Would any of you guys be able to tell me your answer to the following questions so that I can double check my answer
1. You and your opponent have the goal of forcing the other guy to be the first to say '60'. You must announce numbers in ascending order. You can add to whatever number is said in increments of 1-10. You can choose to go first or second, and the person who goes first can begin with any number between 1 and 10. What is the perfect strategy for winning?"
2. one 2-headed coin with x fair coins in a jar, coin is picked at random and flipped 10 times, all heads: what is the probability that you flipped the biased coin).
Thanks for your help
Hi Mr Fantastic,
For the first Q I am using the conditional probability formula
P(B given A) = P(A & B occuring)/P(A occurring)
So if I let
A be the probability of getting 10 heads and
B be the probability of picking the biased coin
then I can use the formula to calculate the probability that I flipped the biased coin given 10 heads occurred.
P(A&B) is 1/(X+1)*100%
P(A)= X/(X+1)*0.5^10 + 1/(X+1)*100%
So my answer should be 1/(X+1)/[X/(X+1)*0.5^10 + 1/(X+1)*100%] ??
I'm stumped on the 2nd Q!
I assume there are very good reasons why your prospective employer wants you (and not me or someone else) to solve this question, so if you have no idea then, I'm sorry too say, my post is not going to change that ....
However, it's possible that if you look at the optimal strategy for the game of Nim, you might be able to shed some light on the question all by yourself ....
Define the following:
P(H) = {10 heads in a row}
P(B) = {selecting a biased coin from the jar}
P(F) = 1 - P(B) = {selecting a fair coin from the jar}
Find the conditional probability that given the biased coin, you get heads 10 times = P(H|B)

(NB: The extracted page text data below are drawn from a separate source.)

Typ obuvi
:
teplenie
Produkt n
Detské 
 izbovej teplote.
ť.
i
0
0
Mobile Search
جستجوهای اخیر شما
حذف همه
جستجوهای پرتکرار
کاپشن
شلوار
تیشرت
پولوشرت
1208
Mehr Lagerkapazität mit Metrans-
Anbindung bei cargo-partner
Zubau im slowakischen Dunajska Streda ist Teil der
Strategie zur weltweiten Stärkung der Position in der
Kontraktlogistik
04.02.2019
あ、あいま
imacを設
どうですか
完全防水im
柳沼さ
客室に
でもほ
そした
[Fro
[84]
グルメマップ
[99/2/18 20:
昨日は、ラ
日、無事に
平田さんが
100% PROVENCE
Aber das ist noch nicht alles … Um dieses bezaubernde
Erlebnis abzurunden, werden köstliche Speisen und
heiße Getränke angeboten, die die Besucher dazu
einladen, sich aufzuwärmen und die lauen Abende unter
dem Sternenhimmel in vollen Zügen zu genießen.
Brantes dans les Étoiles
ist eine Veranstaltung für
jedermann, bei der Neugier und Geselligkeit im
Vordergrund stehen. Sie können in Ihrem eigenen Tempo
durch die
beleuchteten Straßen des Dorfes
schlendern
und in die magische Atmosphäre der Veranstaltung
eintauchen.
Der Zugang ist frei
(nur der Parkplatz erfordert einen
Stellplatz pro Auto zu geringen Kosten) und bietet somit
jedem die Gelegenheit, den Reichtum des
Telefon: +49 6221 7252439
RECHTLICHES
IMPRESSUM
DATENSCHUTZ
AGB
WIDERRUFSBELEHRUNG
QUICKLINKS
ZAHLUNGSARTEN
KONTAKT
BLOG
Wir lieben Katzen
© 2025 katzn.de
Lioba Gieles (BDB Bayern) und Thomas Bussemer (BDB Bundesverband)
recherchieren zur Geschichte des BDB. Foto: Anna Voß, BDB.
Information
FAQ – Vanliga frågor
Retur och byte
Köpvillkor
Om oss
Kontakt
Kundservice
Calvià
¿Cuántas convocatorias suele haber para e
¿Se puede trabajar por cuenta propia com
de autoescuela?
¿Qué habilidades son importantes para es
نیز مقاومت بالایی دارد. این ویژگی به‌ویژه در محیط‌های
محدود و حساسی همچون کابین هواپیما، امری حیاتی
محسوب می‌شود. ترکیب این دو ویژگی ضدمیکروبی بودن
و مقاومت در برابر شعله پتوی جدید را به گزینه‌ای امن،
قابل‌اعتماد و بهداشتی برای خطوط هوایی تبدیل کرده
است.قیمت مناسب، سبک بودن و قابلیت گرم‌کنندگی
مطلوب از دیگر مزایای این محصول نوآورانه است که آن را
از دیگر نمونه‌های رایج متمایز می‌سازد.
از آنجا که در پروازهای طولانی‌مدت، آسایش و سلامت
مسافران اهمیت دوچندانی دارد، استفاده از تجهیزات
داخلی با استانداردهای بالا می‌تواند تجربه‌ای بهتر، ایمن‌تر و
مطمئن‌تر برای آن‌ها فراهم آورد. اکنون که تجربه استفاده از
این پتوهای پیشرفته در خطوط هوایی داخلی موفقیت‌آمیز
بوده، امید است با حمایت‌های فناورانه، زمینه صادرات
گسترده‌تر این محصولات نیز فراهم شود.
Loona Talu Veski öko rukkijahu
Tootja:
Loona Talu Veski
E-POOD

Find the conditional probability that given a fair coin, you get heads 10 times = P(H|F)
You're looking for P(B|H) so this is just basic Bayes' Theorem
As for the other problem, think of it this way. If you want to arrive at 60 and both of you can only add numbers between 1-10, you want to arrive at 49 before he does since you automatically win if you're at 49. He can only add somewhere between 1-10 which means he'll have a number between 50-59 meaning you'll win in the next step. Now, take it 1 step further. If you "win" at 49, you'll also "win" if you arrive at 38 first by the exact same logic. Now keep applying the same logic. You "win" at 27, 16, 5. So in order to guarantee you win, you select to go first by picking 5, and make sure you choose whatever number that would add to 16, 27, 38, 49, and lastly 60.
Damn, I should get this job.
Mind me asking what type of job this is?
I'm almost positive I have the right answer for this, but it seems a little...uhh...morally questionable to give you the answer. I really want to know if my answer is right though, so could you post your answer (or if someone else did it, PM the first move) so I can know if I did it right?
EDIT: Nevermind, I did it the same way Berry did. Except he got the rules a little mixed up Seriously though....what's up with giving him the answer? If his prospective employer found out he got the answer this way, there's no way they would hire him. Don't we already have enough investment bankers with questionable morals?